If[IntegerQ[Sqrt[d]]

command, then the total time becomes 0.53. However, I then searched online for the best way to check whether an integer is a perfect square and found the command

If[FractionalPart@Sqrt[d + 01] == 0,

With it help, all the equations are checked in just 0.047 second!

My question is whether a method with similar speed up comparing to Reduce exists for checking integer solvability for cubic equations $$ax^3+bx^2+cx+d=0$$, where $$a,b,c,d$$ are integer coefficients with about $$10-30$$ digits.

• Have you tried Solve? For example, with d = {-824150223890338609745847277134931678957, 648037579, 685402538, 1436522590} I find that Or @@ IntegerQ /@ SolveValues[d . {1, y, y^2, y^3} == 0, y] takes less than 4 milliseconds. May 2, 2022 at 16:06
• I have just tried Solve for the 10,000 equations with random coefficients in the same range, and the total time for all equations is over 9 seconds, which is much slower than 1.34 seconds for Reduce. May 2, 2022 at 16:31
• Maybe the math stackexchange could give some neat insight into condition on the coefficients that can be derived from Vieta's formulas or other tricks. May 2, 2022 at 17:36
• There are formulas for cubic equations, I can just apply them to find solutions and use IntegerQ to check if any solution is integer. But, as you can see from the question, for quadratic equations IntegerQ reduces to checking whether an integer is a perfect square and can be replaced by a 10 times faster FractionalPart@Sqrt trick. I am looking for similar Mathematica-specific trick for cubic equations, and I do not think people from math stackexchange know such tricks better than here. May 2, 2022 at 17:50
• I guess that most equations won't have solutions in the integers, so a fast technique that eliminates a lot of obviously impossible equations might be useful. For example, reducing the equations modulo a small integer would allow many equations to be eliminated using a practical look up table (e.g. n^4 for mod n). You would still need to do full checks for any cases with solutions modulo n. May 2, 2022 at 19:44

## 1 Answer

My fastest version of extending the trick, FractionalPart[expr]==0 to roots of a cubic is below.

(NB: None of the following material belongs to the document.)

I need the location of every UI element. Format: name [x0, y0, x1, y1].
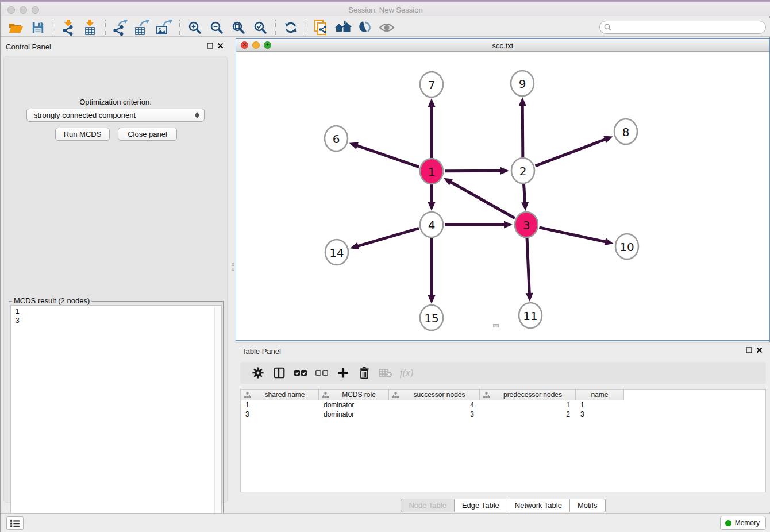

integerRootTest[a_.*z_^3+b_.*z_^2+c_.*z_+d_.,z_Symbol]/;
And[NumericQ[a],NumericQ[b],NumericQ[c],NumericQ[d]]:=
Module[{p,q,r,s},
p= 3 a c - b^2;
q= -2 b^3 + 3a(3b c - 9 a d);
r= q + Sqrt[4 p^3 + q^2 + 0.1];
s= -b/(3a);
Or[
FractionalPart[s+(r^(1/3)/2^(1/3)-((2^(1/3)*p)/r^(1/3)))/(3 a)]==0,
FractionalPart[s+(((1+I*Sqrt[3])*p)/(2^(1/3)*r^(1/3))-((1-I*Sqrt[3])*r^(1/3))/2)/(3 a 2^(1/3))]==0,
FractionalPart[s+(((1-I*Sqrt[3])*p)/(2^(1/3)*r^(1/3))-((1+I*Sqrt[3])*r^(1/3))/2)/(3 a 2^(1/3))]==0
]]


Examples:

integerRootTest[ -15 + 14 x - 6 x^2 + x^3, x]
(* True *)

integerRootTest[ -17 + 14 x - 6 x^2 + x^3, x]
(* False *)


If you know (a,b,c,d) are all machine integers, you can make the above Compile which will run much faster. I leave it to others to see how fast that is compared with using built-in functions.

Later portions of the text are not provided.